Separation is for Better Reunion: Data Lake Storage at Huawei
Xin Tang,Chengliang Chai,Dawei Zhao,Haohai Ma,Yong Zheng,Zhenyong Fan,Xin Wu,Jiaquan Zhang,Rui Zhang,Duanshun Li,Yi He,Keji Huang,Guangbin Meng,Yidong Wang,Yuefeng Zhou,Tao,Lirong Jian,Jiwu Shu,Yuping Wang,Ye Yuan,Guoren Wang,Guoliang Li
DOI: https://doi.org/10.1109/icde60146.2024.00386
2024-01-01
Abstract:Huawei collaborates with some Chinese large busi-ness companies to store and process exabytes of nationwide operational data in data lake storage to provide business insights. Specifically, our customers will ask to store and process massive log message data to support their real-time and decision-making applications. Thus, we need computation and storage components in the analytic platform to process and store these data cost-efficiently. To meet these user requirements, we have designed a storage system in data lake, StreamLake, which introduces a novel design to serve log message streaming and batch data processing in distributed storage, with high scalability, efficiency, reliability and low cost. Specifically, we introduce a stream (storage) object as a storage abstraction for message streaming data to achieve the storage-disaggregated architecture with high scalability and reliability.

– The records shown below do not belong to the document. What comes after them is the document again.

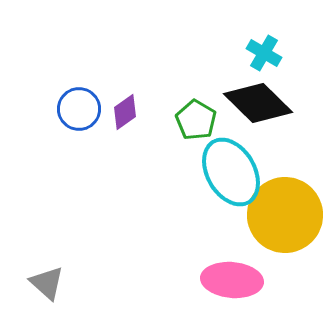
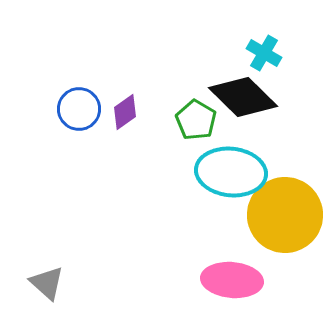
black diamond: moved 15 px left, 6 px up
cyan ellipse: rotated 54 degrees counterclockwise
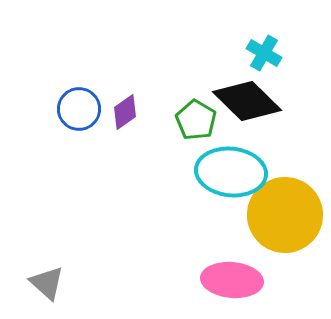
black diamond: moved 4 px right, 4 px down
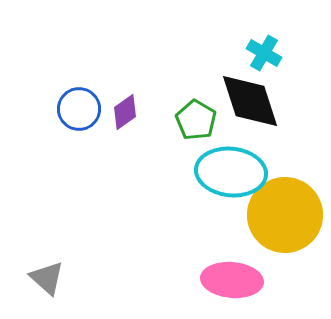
black diamond: moved 3 px right; rotated 28 degrees clockwise
gray triangle: moved 5 px up
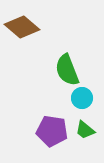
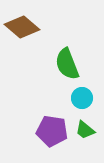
green semicircle: moved 6 px up
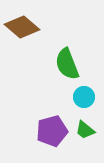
cyan circle: moved 2 px right, 1 px up
purple pentagon: rotated 24 degrees counterclockwise
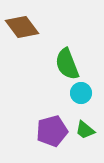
brown diamond: rotated 12 degrees clockwise
cyan circle: moved 3 px left, 4 px up
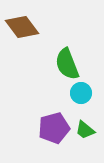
purple pentagon: moved 2 px right, 3 px up
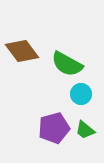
brown diamond: moved 24 px down
green semicircle: rotated 40 degrees counterclockwise
cyan circle: moved 1 px down
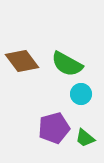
brown diamond: moved 10 px down
green trapezoid: moved 8 px down
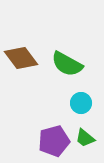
brown diamond: moved 1 px left, 3 px up
cyan circle: moved 9 px down
purple pentagon: moved 13 px down
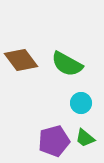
brown diamond: moved 2 px down
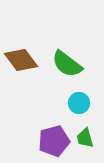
green semicircle: rotated 8 degrees clockwise
cyan circle: moved 2 px left
green trapezoid: rotated 35 degrees clockwise
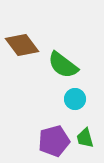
brown diamond: moved 1 px right, 15 px up
green semicircle: moved 4 px left, 1 px down
cyan circle: moved 4 px left, 4 px up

Moreover, we utilize the erasure coding and tiered storage to save the storage cost, and furthermore, the stream object can be automatically converted to a table object such that cost-effective stream and batch data processing can be achieved. For tabular data, we implement the lakehouse functionality to support ACID via the table object, with a metadata acceleration to improve the efficiency of data access between the compute and storage engines. Also, we design a LakeBrain optimizer at the storage side to optimize the query performance and resource utilization under the storage-disaggregated architecture. Finally, we have also deployed StreamLake in China Mobile, the world's largest mobile network operator to serve over 20PB production data, and the results demonstrate improvements of 30% to 4x in terms of query performance and over 37% in terms of cost saving.